▶ **Task brief**:
For each record that follows, restate the text exactly and drop the pictures.

(Collected data)
>>>>
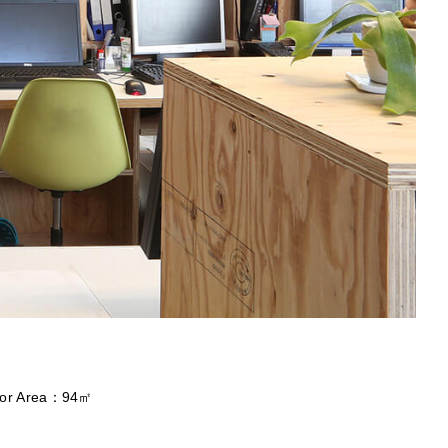
loor Area：94㎡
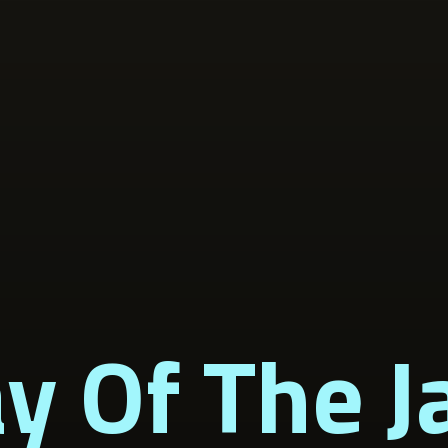
y Of The J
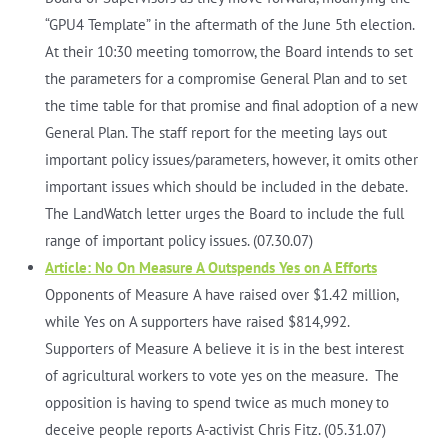
“GPU4 Template” in the aftermath of the June 5th election.
At their 10:30 meeting tomorrow, the Board intends to set
the parameters for a compromise General Plan and to set
the time table for that promise and final adoption of a new
General Plan. The staff report for the meeting lays out
important policy issues/parameters, however, it omits other
important issues which should be included in the debate.
The LandWatch letter urges the Board to include the full
range of important policy issues. (07.30.07)
Article: No On Measure A Outspends Yes on A Efforts
Opponents of Measure A have raised over $1.42 million,
while Yes on A supporters have raised $814,992.
Supporters of Measure A believe it is in the best interest
of agricultural workers to vote yes on the measure. The
opposition is having to spend twice as much money to
deceive people reports A-activist Chris Fitz. (05.31.07)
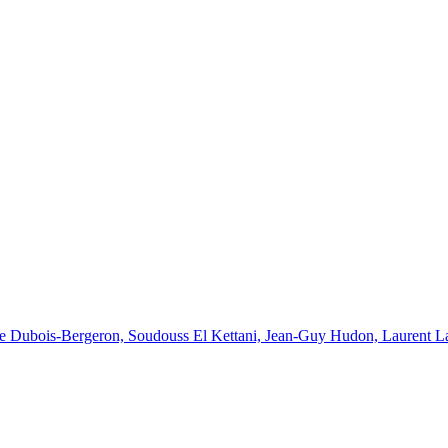
e Dubois-Bergeron, Soudouss El Kettani, Jean-Guy Hudon, Laurent Lapl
<<<<
▶ **Written response**:
loor Area：94㎡
y Of The J
“GPU4 Template” in the aftermath of the June 5th election.
At their 10:30 meeting tomorrow, the Board intends to set
the parameters for a compromise General Plan and to set
the time table for that promise and final adoption of a new
General Plan. The staff report for the meeting lays out
important policy issues/parameters, however, it omits other
important issues which should be included in the debate.
The LandWatch letter urges the Board to include the full
range of important policy issues. (07.30.07)
Article: No On Measure A Outspends Yes on A Efforts
Opponents of Measure A have raised over $1.42 million,
while Yes on A supporters have raised $814,992.
Supporters of Measure A believe it is in the best interest
of agricultural workers to vote yes on the measure. The
opposition is having to spend twice as much money to
deceive people reports A-activist Chris Fitz. (05.31.07)
e Dubois-Bergeron, Soudouss El Kettani, Jean-Guy Hudon, Laurent Lapl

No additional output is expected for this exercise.